A processor, configured to obtain a first target version set corresponding to the chaincode Chaincode to be upgraded, where the first target version set includes an upgrade package of the first target version and related configurations of the upgrade package; in an independent operating environment, according to The first target version set simulates and upgrades the chain code to be upgraded, and the independent operating environment does not affect the operating environment other than itself; if the second world state WorldState and the first If a world state is consistent, the chain code to be upgraded is upgraded outside the independent operating environment, and the first world state is the world state before the chain code to be upgraded is simulated; the second world state Simulate the upgraded world state for the chain code to be upgraded.
The apparatus for upgrading a chain code according to claim 7, wherein:

The processor is further configured to update the first target version set to a second target version set if the second world state of the first target version set is inconsistent with the first world state, and the first The second target version set is the latest legal version set in the branch of the version tree to which the first target version set belongs, and the second world state of the legal version set is consistent with the first world state.

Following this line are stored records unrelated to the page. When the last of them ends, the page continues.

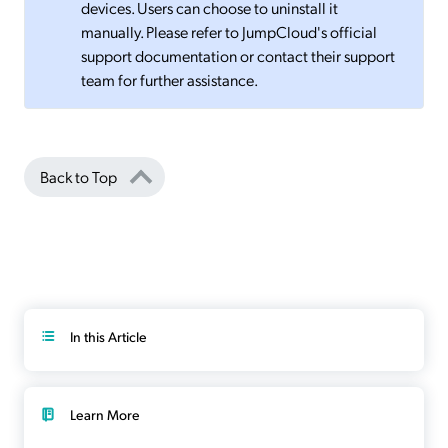
devices. Users can choose to uninstall it
manually. Please refer to JumpCloud's official
support documentation or contact their support
team for further assistance.
Back to Top
In this Article
Learn More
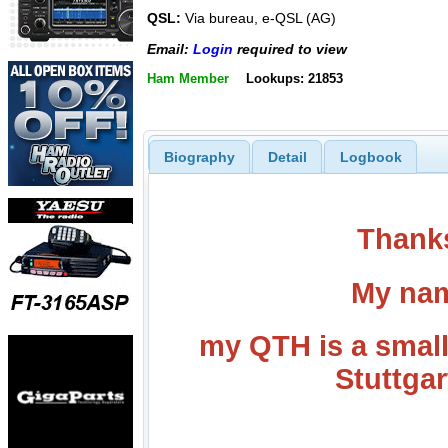
QSL:
Via bureau, e-QSL (AG)
Email:
Login
required to view
Ham Member
Lookups: 21853
Biography
Detail
Logbook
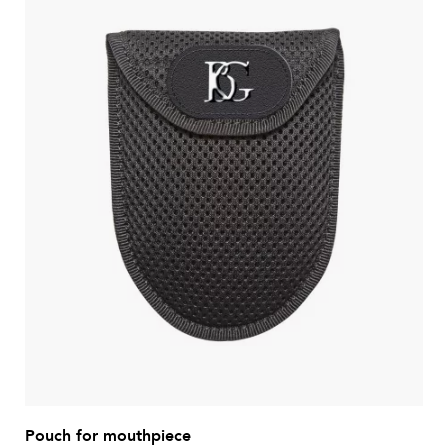
Pouch for mouthpiece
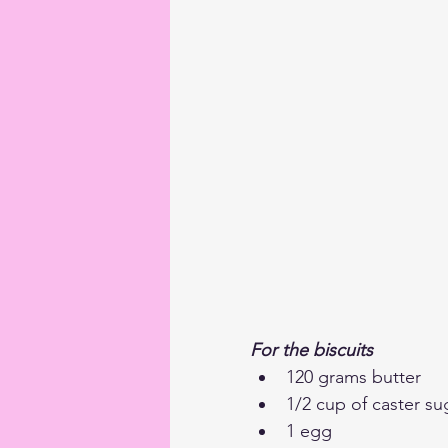
For the biscuits
120 grams butter
1/2 cup of caster su
1 egg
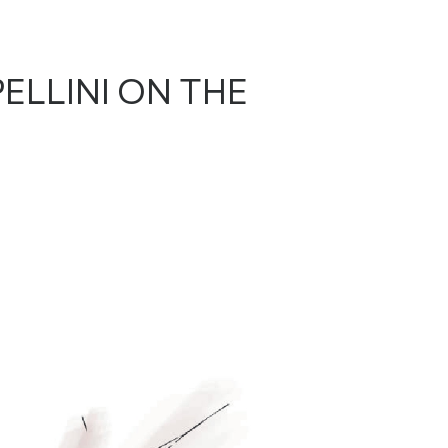
ELLINI ON THE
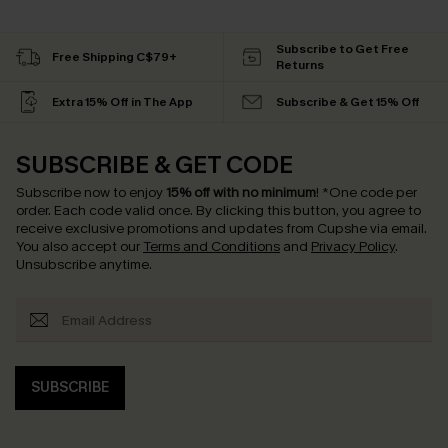
Subscribe to Get Free
Free Shipping C$79+
Returns
Extra 15% Off in The App
Subscribe & Get 15% Off
SUBSCRIBE & GET CODE
Subscribe now to enjoy
15% off with no minimum
!
*One code per
order. Each code valid once.
By clicking this button, you agree to
receive exclusive promotions and updates from Cupshe via email.
You also accept our
Terms and Conditions
and
Privacy Policy
.
Unsubscribe anytime.
SUBSCRIBE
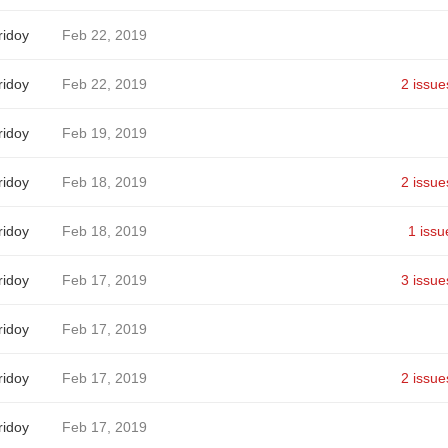
idoy
Feb 22, 2019
idoy
Feb 22, 2019
2 issue
idoy
Feb 19, 2019
idoy
Feb 18, 2019
2 issue
idoy
Feb 18, 2019
1 issu
idoy
Feb 17, 2019
3 issue
idoy
Feb 17, 2019
idoy
Feb 17, 2019
2 issue
idoy
Feb 17, 2019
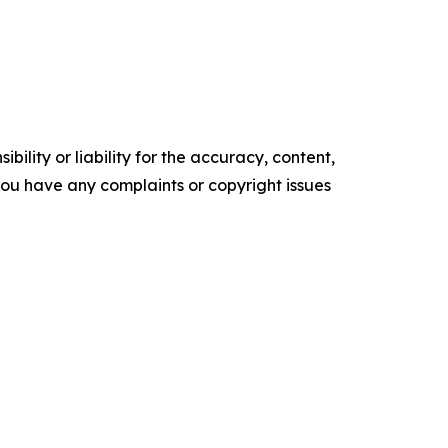
ility or liability for the accuracy, content,
f you have any complaints or copyright issues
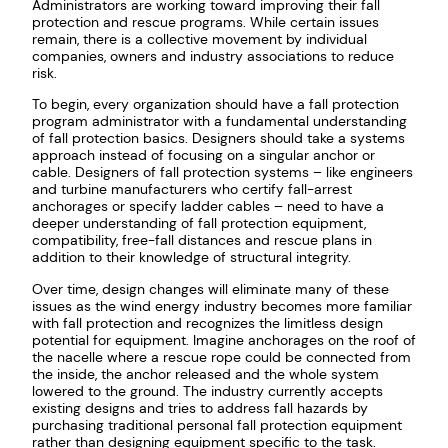
Administrators are working toward improving their fall
protection and rescue programs. While certain issues
remain, there is a collective movement by individual
companies, owners and industry associations to reduce
risk.
To begin, every organization should have a fall protection
program administrator with a fundamental understanding
of fall protection basics. Designers should take a systems
approach instead of focusing on a singular anchor or
cable. Designers of fall protection systems – like engineers
and turbine manufacturers who certify fall-arrest
anchorages or specify ladder cables – need to have a
deeper understanding of fall protection equipment,
compatibility, free-fall distances and rescue plans in
addition to their knowledge of structural integrity.
Over time, design changes will eliminate many of these
issues as the wind energy industry becomes more familiar
with fall protection and recognizes the limitless design
potential for equipment. Imagine anchorages on the roof of
the nacelle where a rescue rope could be connected from
the inside, the anchor released and the whole system
lowered to the ground. The industry currently accepts
existing designs and tries to address fall hazards by
purchasing traditional personal fall protection equipment
rather than designing equipment specific to the task.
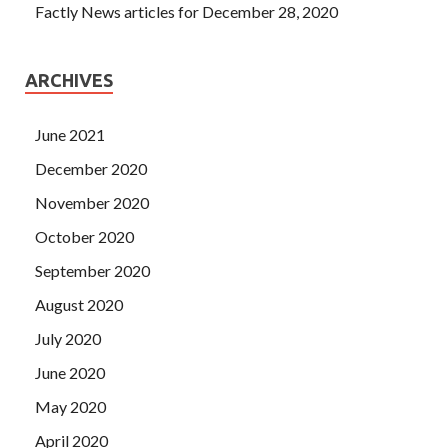
Factly News articles for December 28, 2020
ARCHIVES
June 2021
December 2020
November 2020
October 2020
September 2020
August 2020
July 2020
June 2020
May 2020
April 2020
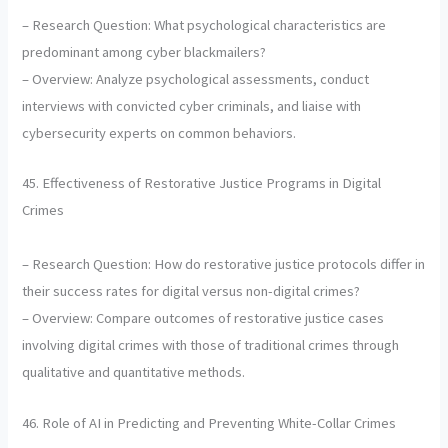
– Research Question: What psychological characteristics are
predominant among cyber blackmailers?
– Overview: Analyze psychological assessments, conduct
interviews with convicted cyber criminals, and liaise with
cybersecurity experts on common behaviors.
45. Effectiveness of Restorative Justice Programs in Digital
Crimes
– Research Question: How do restorative justice protocols differ in
their success rates for digital versus non-digital crimes?
– Overview: Compare outcomes of restorative justice cases
involving digital crimes with those of traditional crimes through
qualitative and quantitative methods.
46. Role of AI in Predicting and Preventing White-Collar Crimes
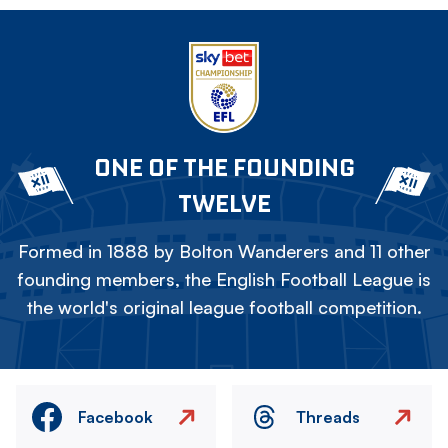
ONE OF THE FOUNDING
TWELVE
Formed in 1888 by Bolton Wanderers and 11 other
founding members, the English Football League is
the world's original league football competition.
Facebook
Threads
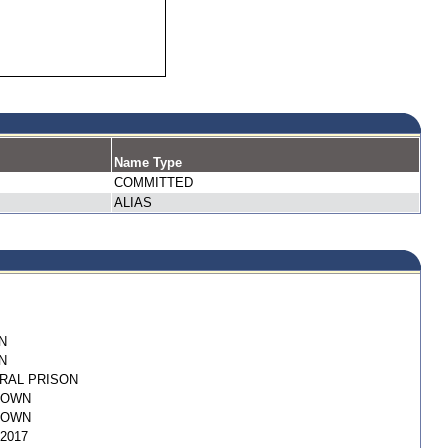
Name Type
COMMITTED
ALIAS
N
N
RAL PRISON
NOWN
NOWN
/2017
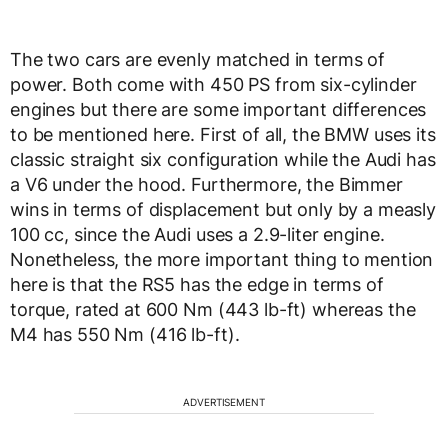
The two cars are evenly matched in terms of
power. Both come with 450 PS from six-cylinder
engines but there are some important differences
to be mentioned here. First of all, the BMW uses its
classic straight six configuration while the Audi has
a V6 under the hood. Furthermore, the Bimmer
wins in terms of displacement but only by a measly
100 cc, since the Audi uses a 2.9-liter engine.
Nonetheless, the more important thing to mention
here is that the RS5 has the edge in terms of
torque, rated at 600 Nm (443 lb-ft) whereas the
M4 has 550 Nm (416 lb-ft).
ADVERTISEMENT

The device for upgrading a chain code according to claim 8, wherein, when a version set of the first target version exists in a branch of a version tree to which the first target version set belongs, and the version set of the first target version is When the second world state is inconsistent with the first world state, the second world state of the first target version set is inconsistent with the first world state, wherein the first target version is a version corresponding to the first target version set .
The device according to claim 8 or 9, wherein the version tree includes a root node and a child node, the child node includes a first child node and a second child node, and the first child node is The first-level child node of the root node, the second child node is a child node other than the first-level child node, and each first child node is a version root node of a domain chain code, so The version root node is connected to the second child node of the domain chain code, and the first child node of the domain chain code and the second child node of the domain chain code form a version tree branch of the domain chain code; each A child node corresponds to a version set, and the version set includes a version upgrade package and a related configuration of the version upgrade package, and chain codes in different fields have different chain code identifiers.
The device for upgrading a chain code according to claim 10, wherein the first target version set is connected after a version set of a latest version in a branch of a corresponding version tree.
The chain code upgrading device according to any one of claims 7 to 11, characterized in that:

The processor is further configured to store the first target version set in a state database if the second world state of the first target version set is consistent with the first world state; or, if the first target If the second world state of the version set is inconsistent with the first world state, the second target version set is stored in the state database.
A readable storage medium, comprising a program or an instruction, and when the program or the instruction is executed, the method for upgrading a chain code according to any one of claims 1 to 6 is implemented.
A circuit system, characterized in that the circuit system includes a processing circuit configured to execute the chain code upgrading method according to any one of claims 1 to 6.